Dear list,
I'm experiencing the following problem with Pound 2.4.1 under FreeBSD
6.3. Unfortunately, I was unable to reproduce the problem in a test
environment yet, so I can't tell exactly what is the cause. On the
same production hardware with the same config file Pound 2.3 works fine.
To simplify I have a balancer server and two worker servers.
Here is the configuration file for pound:
-------------------------------------------------------
DynScale 0
Alive 10
ListenHTTPS
Address balancer.some.domain
Port 443
Client 15
Cert "/etc/balancer.some.domain.pem"
Ciphers
"ALL:!ADH:!EXPORT56:RC4+RSA:+HIGH:+MEDIUM:+LOW:+SSLv2:+EXP:+eNULL"
End
Service
DynScale 0
URL "/FooService"
BackEnd
Address hawaii.vlan
Port 8001
TimeOut 45
End
BackEnd
Address tahiti.vlan
Port 8001
TimeOut 45
End
Session
Type URL
ID "session"
TTL 3600
End
End
-------------------------------------------------------
Now, the FooService is only running on one server, hawaii. I practice
leaving references to not-yet-existing servers in Pound's config file
as a room for future expansion.
As Pound starts and clients start sending requests for FooService,
there is an increasing flow of
-------------------------------------
(12EF) connect_nb: error after getsockopt: connection refused
(12EF) backend 1.2.3.4 connect: invalid socket
(12EF) connect_nb: error after getsockopt: connection refused
(12EF) backend 1.2.3.4 connect: invalid socket
(12EF) connect_nb: error after getsockopt: connection refused
(12EF) backend 1.2.3.4 connect: invalid socket
-------------------------------------
where 1.2.3.4 is the address for tahiti. Those messages keep
repeating not once a ten seconds, but much more frequently,
a few per second. Not at full machine speed perhaps, but I
have this impression that the loop in http.c:744 is continuing
in http.c:784 forever, as though the backend is not removed.

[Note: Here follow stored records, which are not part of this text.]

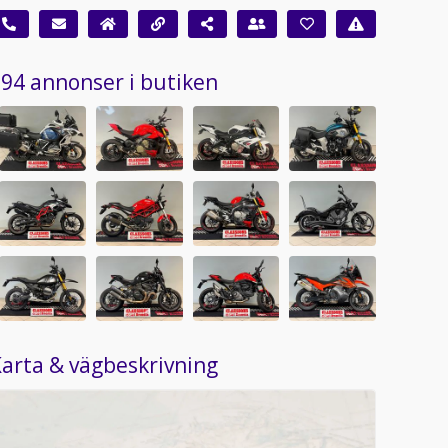
94 annonser i butiken
arta & vägbeskrivning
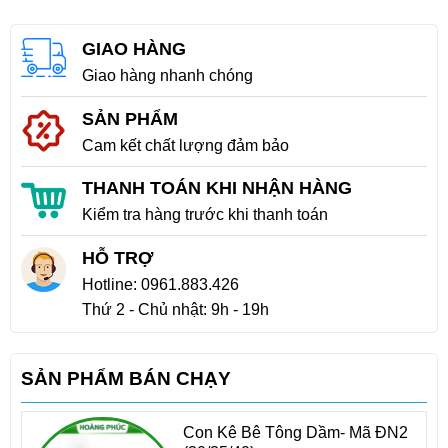
GIAO HÀNG
Giao hàng nhanh chóng
SẢN PHẨM
Cam kết chất lượng đảm bảo
THANH TOÁN KHI NHẬN HÀNG
Kiểm tra hàng trước khi thanh toán
HỖ TRỢ
Hotline:
0961.883.426
Thứ 2 - Chủ nhật: 9h - 19h
SẢN PHẨM BÁN CHẠY
Con Kê Bê Tông Dầm- Mã ĐN2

As more clients send requests, more threads (1234) start looping
and within a minute or two the link between balancer and tahiti
becomes saturated with SYN packets.
I'm not sure about the "invalid socket" line, it says something
like that, but it's rather expensive to reproduce now that I forgot
it (requires interruption of a production server), sorry.
As a wild guess, I thought the problem could be that in svc.c:828
if(error) {
/* getsockopt() shows an error */
errno = error;
logmsg(LOG_WARNING, "(%lx) connect_nb: error after getsockopt:
%s", pthread_self(), strerror(errno));
return -1;
}
as the logmsg thrashes the errno value, but swapping the logmsg and
errno lines didn't help at all. By examining the connect_nb and kill_be
I couldn't find anything relevant.
Any suggestions please ?
Thank you.
Dmitry Dvoinikov
http://www.targeted.org/
|